**WORK ORDER:**
Only the lines from the first line of the data through the line containing "sousedních regionů na" belong in the answer, transcribed exactly; pictures do not.
---
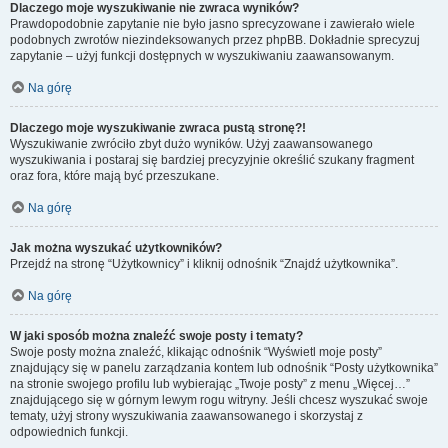
Dlaczego moje wyszukiwanie nie zwraca wyników?
Prawdopodobnie zapytanie nie było jasno sprecyzowane i zawierało wiele
podobnych zwrotów niezindeksowanych przez phpBB. Dokładnie sprecyzuj
zapytanie – użyj funkcji dostępnych w wyszukiwaniu zaawansowanym.
Na górę
Dlaczego moje wyszukiwanie zwraca pustą stronę?!
Wyszukiwanie zwróciło zbyt dużo wyników. Użyj zaawansowanego
wyszukiwania i postaraj się bardziej precyzyjnie określić szukany fragment
oraz fora, które mają być przeszukane.
Na górę
Jak można wyszukać użytkowników?
Przejdź na stronę “Użytkownicy” i kliknij odnośnik “Znajdź użytkownika”.
Na górę
W jaki sposób można znaleźć swoje posty i tematy?
Swoje posty można znaleźć, klikając odnośnik “Wyświetl moje posty”
znajdujący się w panelu zarządzania kontem lub odnośnik “Posty użytkownika”
na stronie swojego profilu lub wybierając „Twoje posty” z menu „Więcej…”
znajdującego się w górnym lewym rogu witryny. Jeśli chcesz wyszukać swoje
tematy, użyj strony wyszukiwania zaawansowanego i skorzystaj z
odpowiednich funkcji.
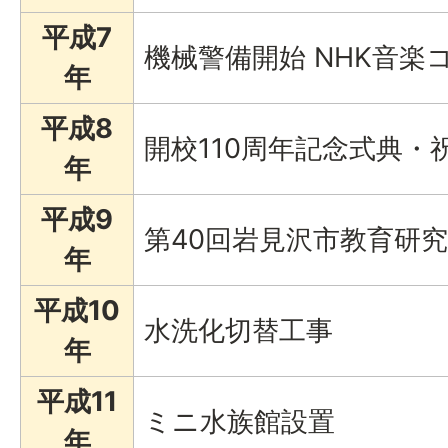
平成7
機械警備開始 NHK音楽
年
平成8
開校110周年記念式典・
年
平成9
第40回岩見沢市教育研
年
平成10
水洗化切替工事
年
平成11
ミニ水族館設置
年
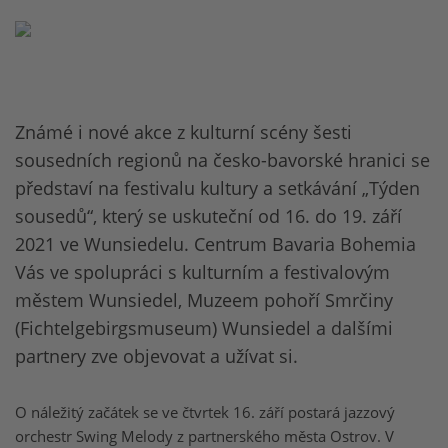
Známé i nové akce z kulturní scény šesti
sousedních regionů na česko-bavorské hranici se
představí na festivalu kultury a setkávání „Týden
sousedů“, který se uskuteční od 16. do 19. září
2021 ve Wunsiedelu. Centrum Bavaria Bohemia
Vás ve spolupráci s kulturním a festivalovým
městem Wunsiedel, Muzeem pohoří Smrčiny
(Fichtelgebirgsmuseum) Wunsiedel a dalšími
partnery zve objevovat a užívat si.
O náležitý začátek se ve čtvrtek 16. září postará jazzový
orchestr Swing Melody z partnerského města Ostrov. V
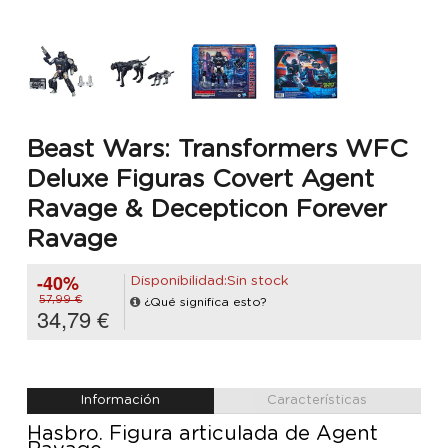
Beast Wars: Transformers WFC
Deluxe Figuras Covert Agent
Ravage & Decepticon Forever
Ravage
-40%
Disponibilidad:Sin stock
57,99 €
¿Qué significa esto?
34,79 €
Información
Características
Hasbro. Figura articulada de Agent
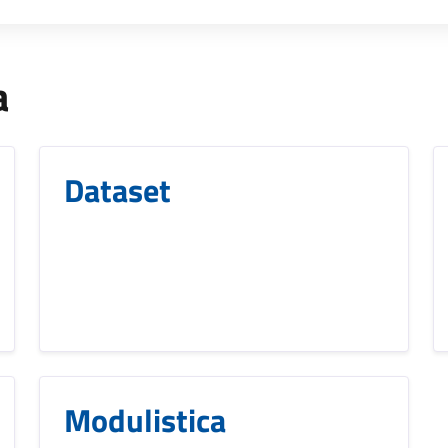
a
Dataset
Modulistica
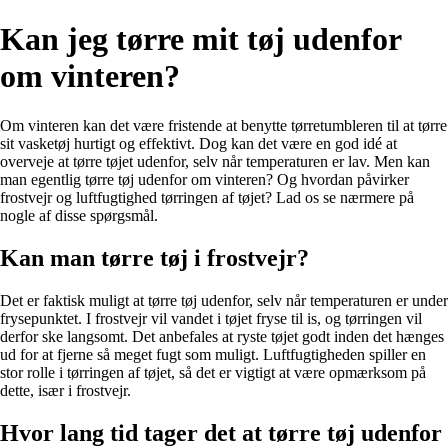
Kan jeg tørre mit tøj udenfor
om vinteren?
Om vinteren kan det være fristende at benytte tørretumbleren til at tørre
sit vasketøj hurtigt og effektivt. Dog kan det være en god idé at
overveje at tørre tøjet udenfor, selv når temperaturen er lav. Men kan
man egentlig tørre tøj udenfor om vinteren? Og hvordan påvirker
frostvejr og luftfugtighed tørringen af tøjet? Lad os se nærmere på
nogle af disse spørgsmål.
Kan man tørre tøj i frostvejr?
Det er faktisk muligt at tørre tøj udenfor, selv når temperaturen er under
frysepunktet. I frostvejr vil vandet i tøjet fryse til is, og tørringen vil
derfor ske langsomt. Det anbefales at ryste tøjet godt inden det hænges
ud for at fjerne så meget fugt som muligt. Luftfugtigheden spiller en
stor rolle i tørringen af tøjet, så det er vigtigt at være opmærksom på
dette, især i frostvejr.
Hvor lang tid tager det at tørre tøj udenfor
---
**EXERCISE ANSWER:**
Dlaczego moje wyszukiwanie nie zwraca wyników?
Prawdopodobnie zapytanie nie było jasno sprecyzowane i zawierało wiele
podobnych zwrotów niezindeksowanych przez phpBB. Dokładnie sprecyzuj
zapytanie – użyj funkcji dostępnych w wyszukiwaniu zaawansowanym.
Na górę
Dlaczego moje wyszukiwanie zwraca pustą stronę?!
Wyszukiwanie zwróciło zbyt dużo wyników. Użyj zaawansowanego
wyszukiwania i postaraj się bardziej precyzyjnie określić szukany fragment
oraz fora, które mają być przeszukane.
Na górę
Jak można wyszukać użytkowników?
Przejdź na stronę “Użytkownicy” i kliknij odnośnik “Znajdź użytkownika”.
Na górę
W jaki sposób można znaleźć swoje posty i tematy?
Swoje posty można znaleźć, klikając odnośnik “Wyświetl moje posty”
znajdujący się w panelu zarządzania kontem lub odnośnik “Posty użytkownika”
na stronie swojego profilu lub wybierając „Twoje posty” z menu „Więcej…”
znajdującego się w górnym lewym rogu witryny. Jeśli chcesz wyszukać swoje
tematy, użyj strony wyszukiwania zaawansowanego i skorzystaj z
odpowiednich funkcji.
平成7
機械警備開始 NHK音楽
年
平成8
開校110周年記念式典・
年
平成9
第40回岩見沢市教育研
年
平成10
水洗化切替工事
年
平成11
ミニ水族館設置
年
Známé i nové akce z kulturní scény šesti
sousedních regionů na česko-bavorské hranici se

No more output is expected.